Very difficult function to traverse. Apart from PSO, every other functions exploration strategy was simply not efficient enough. PSO was able to traverse this terrain well, commit to minima and explore around it.

#### Dimension 30

##### Svanda 1st 

As mentioned in previous dimension, with some slight differences. With increased complexity, DE best/1/bin outperformed SOMA ata. This is likely due to steps available not being enough as ata's less efficient exploration strategy is not capable of finding good minima in time. DE best/1/bin with its more efficient yet more random strategy was able to commit better to exploration around minima.

##### Svanda 2nd

As mentioned in previous dimension, with some slight differences. With increased complexity, DE best/1/bin is clearly outperforming rand/1/bin strategy. With space being even more complex, having strategy for DE with some commitment to exploration in direction of current best member is very valuable.

##### Svanda 3rd 

Essentially the same reasoning as in dimension 2 and 10.

##### Zakharov

Interesting result. Zakharov is seemingly very simple function, akin to those like Quartic and De Jong 1st. Yet its U-like shape proposes different challenges. It seems, that mainly stochastic DE rand/1/bin was not enough (for dimension 30, funnily it seems that dim 10 was not that complex and it did best there). DE best/1/bin is by undisputably best here, supposedly mainly due to its fastest exploration, some directionality and some commitment to exploration around best member. Quick look at result values shows that other algorithms weren't able to get nowhere near the low value plane of function.

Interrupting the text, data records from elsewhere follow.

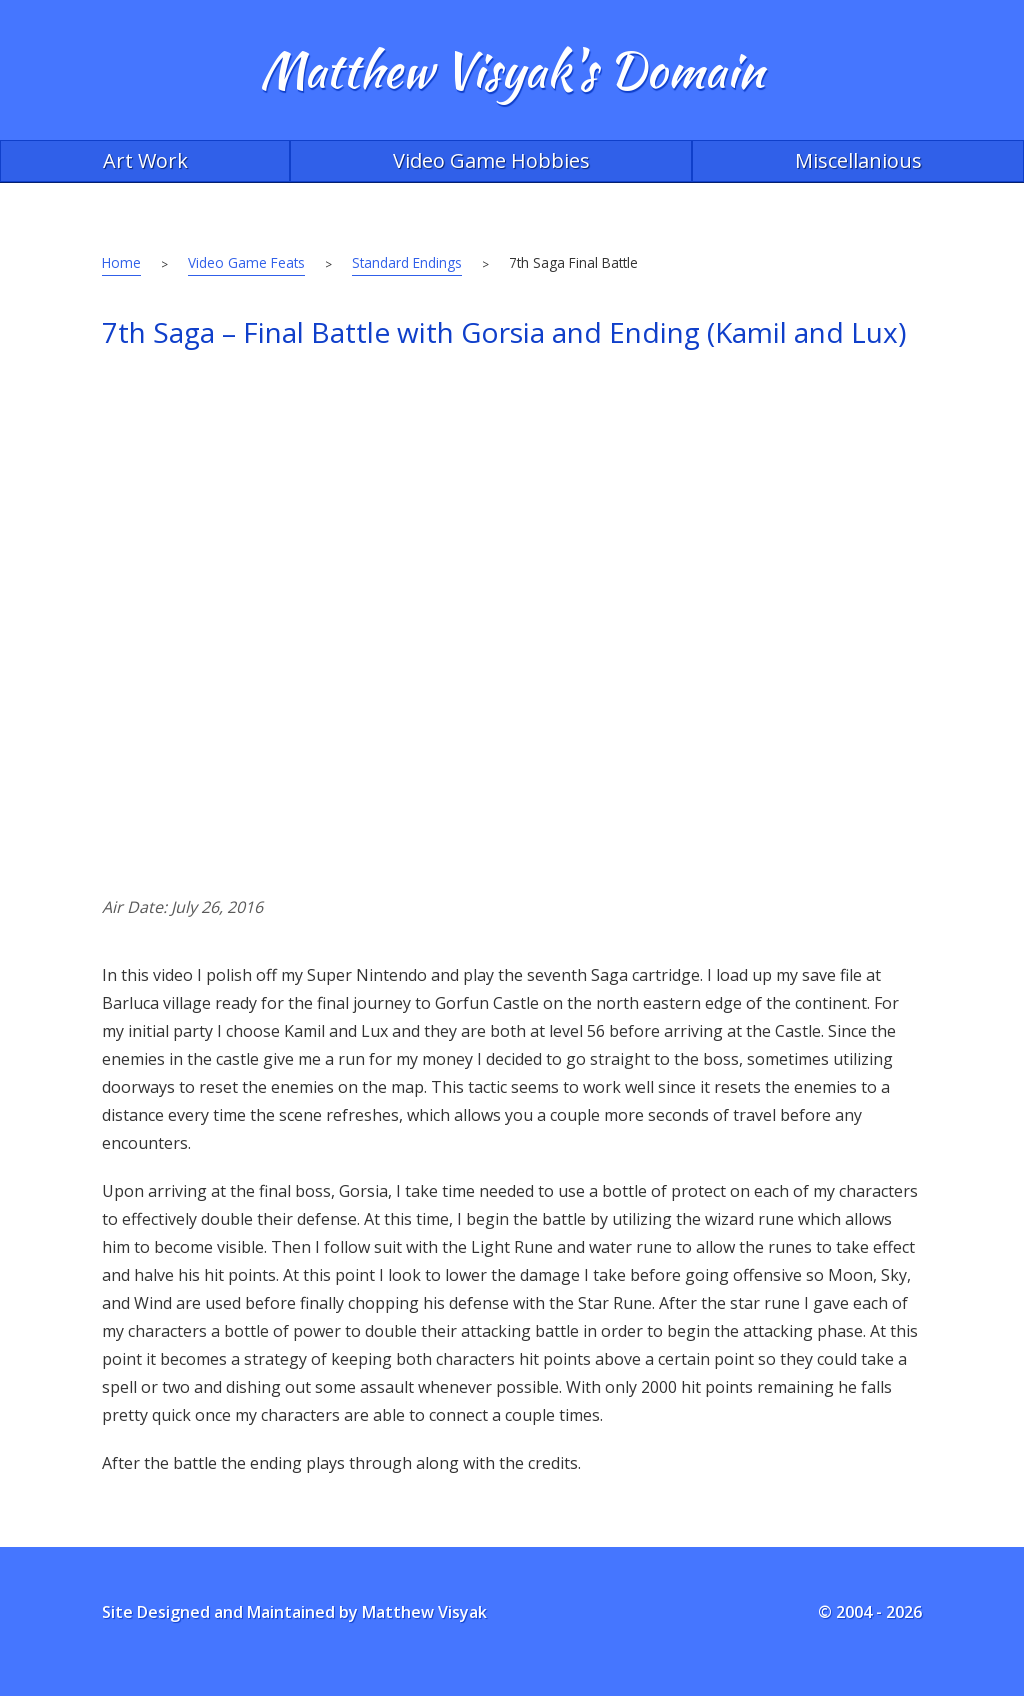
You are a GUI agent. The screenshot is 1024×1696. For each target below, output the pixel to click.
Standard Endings (407, 262)
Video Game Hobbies (491, 160)
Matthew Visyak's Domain (512, 70)
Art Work (145, 160)
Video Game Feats (246, 262)
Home (121, 262)
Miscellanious (858, 160)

Taking account of all dimensions and results, this function doesn't behave as expected.

##### Ackley 1st Altered

Similar reasoning as in dimension 10, PSO's volatile, but targeted exploration strategy was able to commit to minima. Being able to explore in quite the radius at first, then precisely around the best thanks to particles' velocity preservation (from traveled distance) resulted being best strategy out of available.